What the task requires>
In the listing that follows, how many lines have the word "ongoing" in them? Give only the number.

Extracted data>
▽

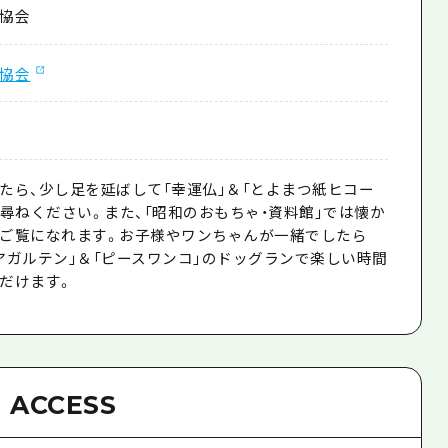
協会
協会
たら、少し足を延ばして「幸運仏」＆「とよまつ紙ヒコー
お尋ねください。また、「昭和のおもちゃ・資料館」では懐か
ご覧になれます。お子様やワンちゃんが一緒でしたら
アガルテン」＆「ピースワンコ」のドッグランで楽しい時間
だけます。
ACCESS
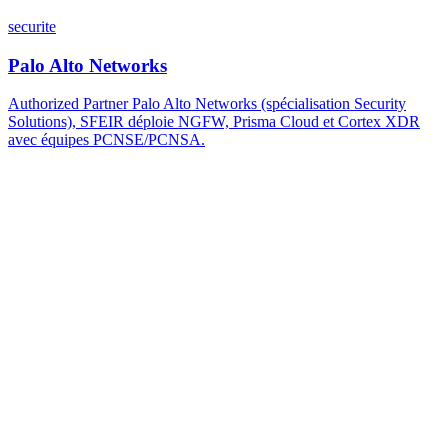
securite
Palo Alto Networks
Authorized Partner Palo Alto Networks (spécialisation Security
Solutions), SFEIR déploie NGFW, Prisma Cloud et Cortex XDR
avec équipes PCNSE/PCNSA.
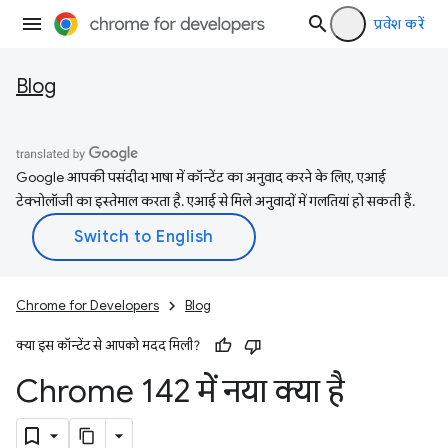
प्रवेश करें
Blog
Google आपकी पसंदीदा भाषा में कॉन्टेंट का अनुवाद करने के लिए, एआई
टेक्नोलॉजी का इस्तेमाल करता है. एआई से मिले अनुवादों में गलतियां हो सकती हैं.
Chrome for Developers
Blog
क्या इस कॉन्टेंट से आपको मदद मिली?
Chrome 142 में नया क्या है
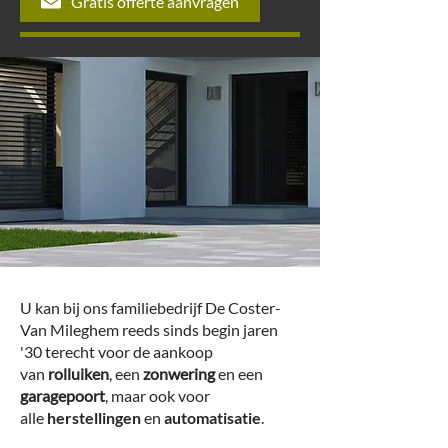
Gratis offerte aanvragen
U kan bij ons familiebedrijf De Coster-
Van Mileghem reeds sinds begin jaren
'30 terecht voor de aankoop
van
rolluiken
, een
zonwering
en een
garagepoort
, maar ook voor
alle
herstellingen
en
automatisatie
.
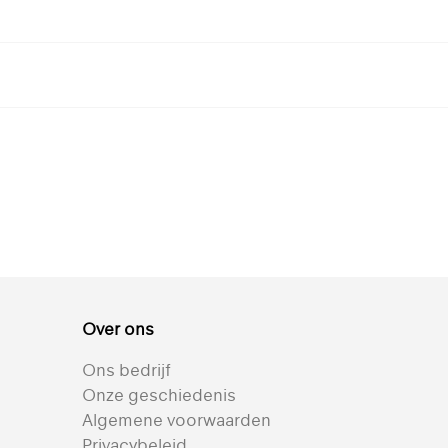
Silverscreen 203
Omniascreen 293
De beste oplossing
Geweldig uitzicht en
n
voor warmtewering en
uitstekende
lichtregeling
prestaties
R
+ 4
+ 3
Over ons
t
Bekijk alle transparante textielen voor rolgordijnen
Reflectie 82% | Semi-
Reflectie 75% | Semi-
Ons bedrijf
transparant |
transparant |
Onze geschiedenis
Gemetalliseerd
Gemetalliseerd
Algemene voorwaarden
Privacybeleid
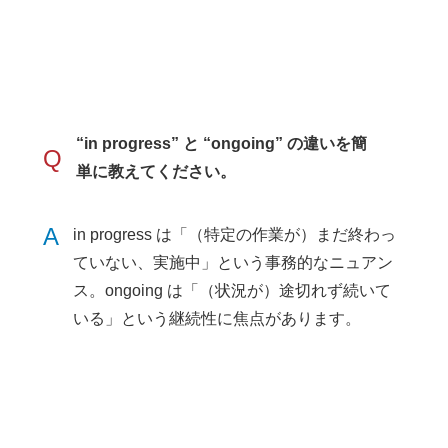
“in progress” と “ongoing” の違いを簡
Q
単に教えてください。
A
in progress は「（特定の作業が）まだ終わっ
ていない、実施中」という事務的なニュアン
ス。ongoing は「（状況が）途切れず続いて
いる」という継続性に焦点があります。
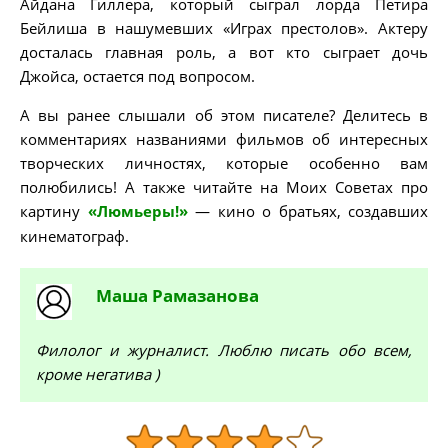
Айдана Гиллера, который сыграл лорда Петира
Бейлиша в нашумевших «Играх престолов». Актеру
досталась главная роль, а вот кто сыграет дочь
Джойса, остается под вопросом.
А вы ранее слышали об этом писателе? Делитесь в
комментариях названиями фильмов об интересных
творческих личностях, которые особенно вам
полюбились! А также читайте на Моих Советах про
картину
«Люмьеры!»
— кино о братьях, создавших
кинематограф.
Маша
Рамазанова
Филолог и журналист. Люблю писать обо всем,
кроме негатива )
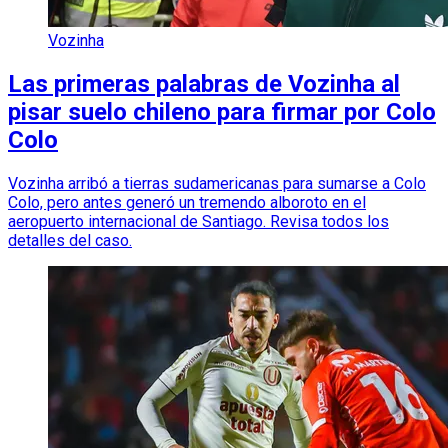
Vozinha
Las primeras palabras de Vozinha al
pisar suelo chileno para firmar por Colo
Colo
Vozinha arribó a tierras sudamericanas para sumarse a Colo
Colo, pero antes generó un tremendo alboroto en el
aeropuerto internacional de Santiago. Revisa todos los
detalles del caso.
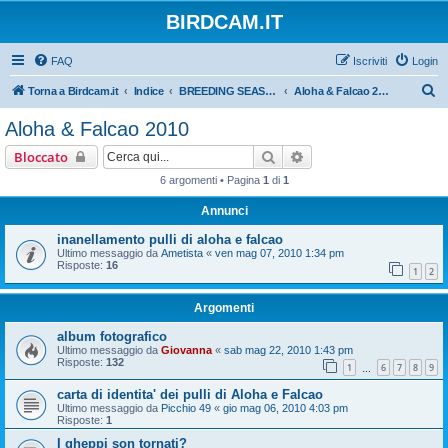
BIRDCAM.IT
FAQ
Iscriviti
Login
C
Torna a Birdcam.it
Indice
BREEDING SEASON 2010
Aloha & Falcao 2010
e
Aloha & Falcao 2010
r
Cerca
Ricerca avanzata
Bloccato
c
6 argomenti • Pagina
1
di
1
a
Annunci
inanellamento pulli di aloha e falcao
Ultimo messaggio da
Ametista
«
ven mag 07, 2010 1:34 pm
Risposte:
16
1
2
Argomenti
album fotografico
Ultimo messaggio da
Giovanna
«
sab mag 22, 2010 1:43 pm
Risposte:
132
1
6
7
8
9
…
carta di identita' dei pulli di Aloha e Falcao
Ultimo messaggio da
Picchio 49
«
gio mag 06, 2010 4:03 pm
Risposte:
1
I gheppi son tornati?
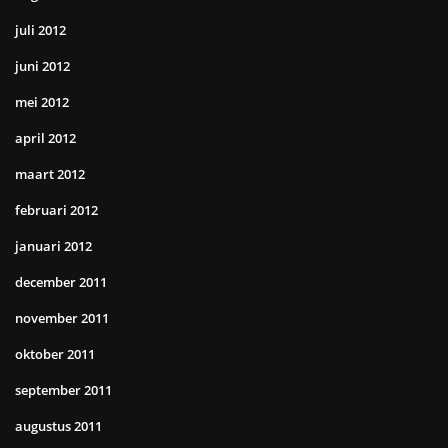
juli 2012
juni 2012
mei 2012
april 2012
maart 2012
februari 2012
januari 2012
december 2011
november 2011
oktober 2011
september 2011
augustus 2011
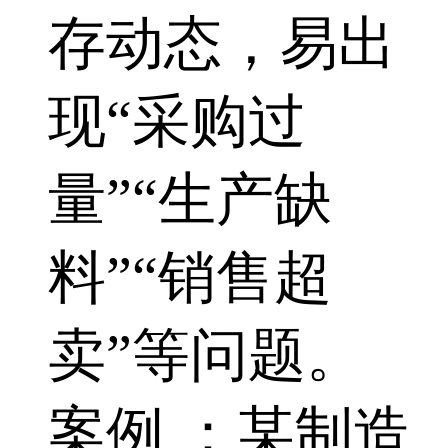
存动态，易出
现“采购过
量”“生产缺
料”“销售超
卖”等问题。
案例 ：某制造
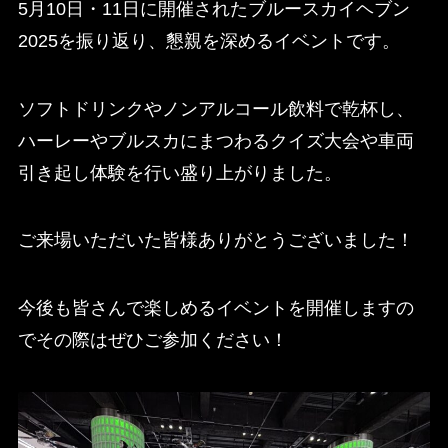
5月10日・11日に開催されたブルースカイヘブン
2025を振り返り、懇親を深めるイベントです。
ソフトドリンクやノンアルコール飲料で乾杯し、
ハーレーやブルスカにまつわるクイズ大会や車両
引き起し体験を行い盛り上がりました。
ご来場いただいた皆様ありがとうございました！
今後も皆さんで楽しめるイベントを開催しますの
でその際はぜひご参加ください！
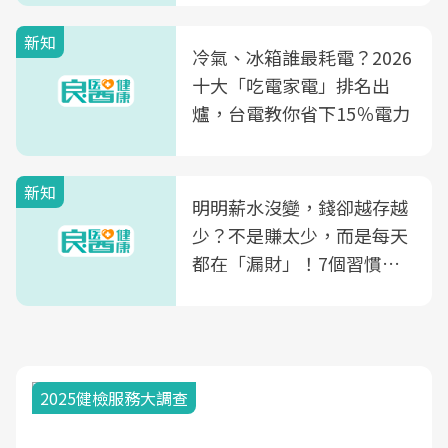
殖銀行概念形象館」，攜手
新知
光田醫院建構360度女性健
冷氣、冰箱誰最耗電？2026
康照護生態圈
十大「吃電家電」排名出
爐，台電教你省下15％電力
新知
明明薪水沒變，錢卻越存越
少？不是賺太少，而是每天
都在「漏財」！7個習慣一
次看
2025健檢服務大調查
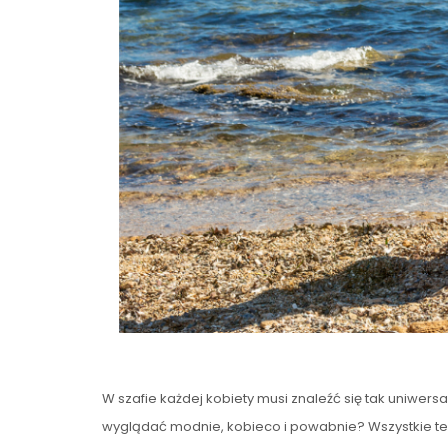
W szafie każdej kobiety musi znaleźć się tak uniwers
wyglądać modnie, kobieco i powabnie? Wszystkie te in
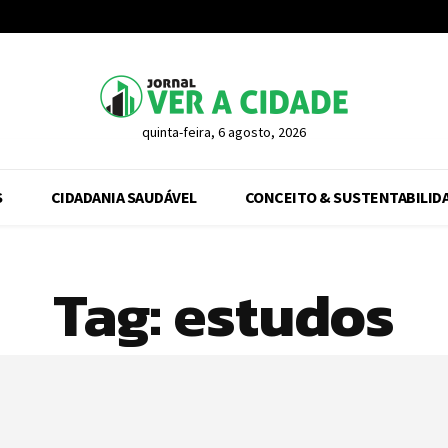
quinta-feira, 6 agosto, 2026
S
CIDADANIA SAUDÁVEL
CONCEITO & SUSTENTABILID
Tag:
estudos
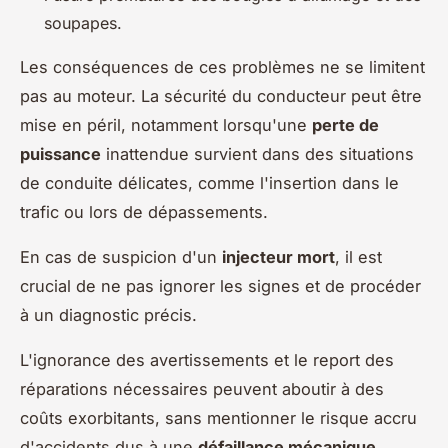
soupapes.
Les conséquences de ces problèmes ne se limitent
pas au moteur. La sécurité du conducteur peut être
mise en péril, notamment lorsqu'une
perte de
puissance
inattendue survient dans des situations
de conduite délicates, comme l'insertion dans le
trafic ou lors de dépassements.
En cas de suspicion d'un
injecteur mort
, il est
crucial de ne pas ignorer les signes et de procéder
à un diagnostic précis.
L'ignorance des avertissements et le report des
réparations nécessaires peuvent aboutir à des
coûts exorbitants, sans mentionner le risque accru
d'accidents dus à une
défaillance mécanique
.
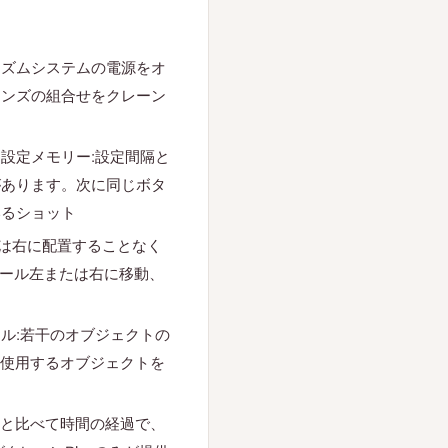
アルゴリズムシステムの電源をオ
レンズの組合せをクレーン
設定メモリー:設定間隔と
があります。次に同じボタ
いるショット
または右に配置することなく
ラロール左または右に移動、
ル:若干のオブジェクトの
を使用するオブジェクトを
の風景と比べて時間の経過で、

△

Answer section>
2